*What you will do*.
Return, from the listing below, each line where the word "extensions" appears.
*** Block opens ***
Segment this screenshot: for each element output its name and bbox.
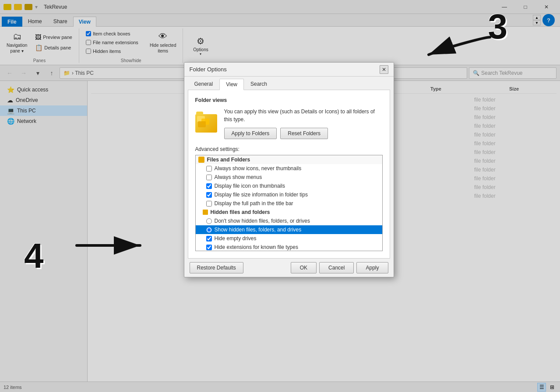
always-show-icons-label: Always show icons, never thumbnails — [215, 165, 302, 172]
dialog-close-btn[interactable]: ✕ — [380, 65, 388, 74]
folder-big-icon — [195, 114, 217, 133]
display-file-icon-checkbox[interactable] — [206, 183, 212, 189]
settings-item-hide-empty-drives[interactable]: Hide empty drives — [196, 234, 382, 243]
reset-folders-btn[interactable]: Reset Folders — [280, 128, 328, 139]
display-full-path-label: Display the full path in the title bar — [215, 200, 293, 206]
hidden-files-icon — [203, 210, 208, 215]
modal-overlay: Folder Options ✕ General View Search Fol… — [0, 0, 560, 392]
folder-views-title: Folder views — [195, 97, 383, 103]
apply-btn[interactable]: Apply — [356, 262, 388, 273]
display-file-size-checkbox[interactable] — [206, 192, 212, 198]
settings-cat-files-folders: Files and Folders — [196, 155, 382, 164]
show-hidden-radio[interactable] — [206, 227, 212, 233]
always-show-menus-checkbox[interactable] — [206, 175, 212, 180]
always-show-menus-label: Always show menus — [215, 174, 262, 180]
display-file-size-label: Display file size information in folder … — [215, 192, 308, 198]
hide-empty-drives-checkbox[interactable] — [206, 236, 212, 242]
settings-item-always-show-icons[interactable]: Always show icons, never thumbnails — [196, 164, 382, 173]
dialog-action-btns: OK Cancel Apply — [291, 262, 388, 273]
show-hidden-label: Show hidden files, folders, and drives — [215, 227, 302, 233]
annotation-3-container: 3 — [488, 7, 508, 47]
dialog-tab-view[interactable]: View — [219, 79, 244, 90]
dialog-tabs: General View Search — [184, 77, 394, 90]
folder-views-btns: Apply to Folders Reset Folders — [224, 128, 383, 139]
apply-to-folders-btn[interactable]: Apply to Folders — [224, 128, 277, 139]
cancel-btn[interactable]: Cancel — [319, 262, 354, 273]
settings-item-show-hidden[interactable]: Show hidden files, folders, and drives — [196, 225, 382, 234]
always-show-icons-checkbox[interactable] — [206, 166, 212, 172]
folder-views-section: Folder views You can apply this view (su… — [195, 97, 383, 139]
restore-defaults-btn[interactable]: Restore Defaults — [190, 262, 243, 273]
settings-item-display-file-size[interactable]: Display file size information in folder … — [196, 190, 382, 199]
hide-extensions-label: Hide extensions for known file types — [215, 244, 298, 250]
dialog-tab-general[interactable]: General — [188, 78, 220, 90]
dialog-title: Folder Options — [190, 66, 227, 73]
dont-show-hidden-radio[interactable] — [206, 218, 212, 224]
settings-subcat-hidden: Hidden files and folders — [196, 208, 382, 217]
files-folders-icon — [198, 157, 204, 163]
dialog-tab-search[interactable]: Search — [244, 78, 274, 90]
settings-item-hide-extensions[interactable]: Hide extensions for known file types — [196, 243, 382, 251]
advanced-label: Advanced settings: — [195, 146, 383, 152]
dont-show-hidden-label: Don't show hidden files, folders, or dri… — [215, 218, 310, 224]
hide-empty-drives-label: Hide empty drives — [215, 235, 257, 242]
settings-item-dont-show-hidden[interactable]: Don't show hidden files, folders, or dri… — [196, 217, 382, 225]
hide-extensions-checkbox[interactable] — [206, 245, 212, 250]
display-full-path-checkbox[interactable] — [206, 201, 212, 206]
folder-views-description: You can apply this view (such as Details… — [224, 108, 383, 123]
hidden-files-label: Hidden files and folders — [211, 209, 270, 215]
dialog-title-bar: Folder Options ✕ — [184, 63, 394, 77]
folder-views-row: You can apply this view (such as Details… — [195, 108, 383, 139]
settings-item-display-full-path[interactable]: Display the full path in the title bar — [196, 199, 382, 208]
ok-btn[interactable]: OK — [291, 262, 317, 273]
files-folders-label: Files and Folders — [207, 157, 250, 163]
folder-options-dialog: Folder Options ✕ General View Search Fol… — [184, 62, 394, 277]
settings-listbox[interactable]: Files and Folders Always show icons, nev… — [195, 155, 383, 251]
dialog-footer: Restore Defaults OK Cancel Apply — [184, 259, 394, 277]
advanced-settings-section: Advanced settings: Files and Folders Alw… — [195, 146, 383, 251]
explorer-window: ▾ TekRevue — □ ✕ File Home Share View ▲ … — [0, 0, 560, 392]
display-file-icon-label: Display file icon on thumbnails — [215, 183, 285, 189]
arrow-3-svg — [407, 28, 494, 63]
annotation-number-4: 4 — [24, 236, 44, 275]
annotation-4-container: 4 — [24, 236, 44, 276]
annotation-number-3: 3 — [488, 7, 508, 46]
folder-views-desc-col: You can apply this view (such as Details… — [224, 108, 383, 139]
settings-item-always-show-menus[interactable]: Always show menus — [196, 173, 382, 182]
dialog-body: Folder views You can apply this view (su… — [188, 90, 390, 259]
settings-item-display-file-icon[interactable]: Display file icon on thumbnails — [196, 182, 382, 190]
arrow-4-svg — [72, 234, 151, 256]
*** Block closes ***
*Written response*.
hide-extensions-label: Hide extensions for known file types — [215, 244, 298, 250]
settings-item-hide-extensions[interactable]: Hide extensions for known file types — [196, 243, 382, 251]
hide-extensions-checkbox[interactable] — [206, 245, 212, 250]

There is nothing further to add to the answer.